Neuromyelitis optica spectrum disorders (NMOSD) and myelin oligodendrocyte glycoprotein IgG antibody-associated disorders (MOGAD) comprise two groups of rare neuroinflammatory diseases that cause attack-related damage to the central nervous system (CNS). Clinical attacks are often characterized by optic neuritis, transverse myelitis, and to a lesser extent, brainstem encephalitis/area postrema syndrome. Retinal optical coherence tomography (OCT) is a non-invasive technique that allows for in vivo thickness quantification of the retinal layers. Apart from OCT, magnetic resonance imaging (MRI) plays an increasingly important role in NMOSD and MOGAD diagnosis based on the current international diagnostic criteria.
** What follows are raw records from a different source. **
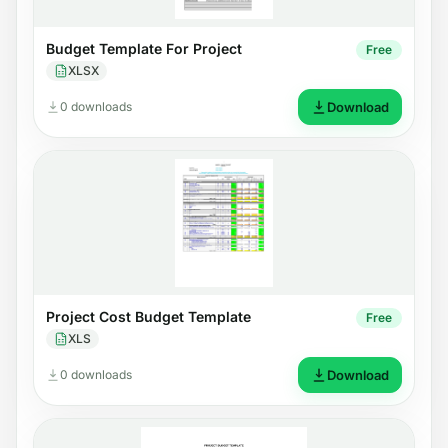
Budget Template For Project
Free
XLSX
0 downloads
Download
Project Cost Budget Template
Free
XLS
0 downloads
Download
Retinal OCT and brain/spinal cord/optic nerve MRI can help to distinguish NMOSD and MOGAD from other neuroinflammatory diseases, particularly from multiple sclerosis, and to monitor disease-associated CNS-damage.

AREAS COVERED

This article summarizes the current status of imaging research in NMOSD and MOGAD, and reviews the clinical relevance of OCT, MRI and other relevant imaging techniques for differential diagnosis, screening and monitoring of the disease course.

EXPERT OPINION

Retinal OCT and MRI can visualize and quantify CNS damage in vivo, improving our understanding of NMOSD and MOGAD pathology. Further efforts on the standardization of these imaging techniques are essential for implementation into clinical practice and as outcome parameters in clinical trials.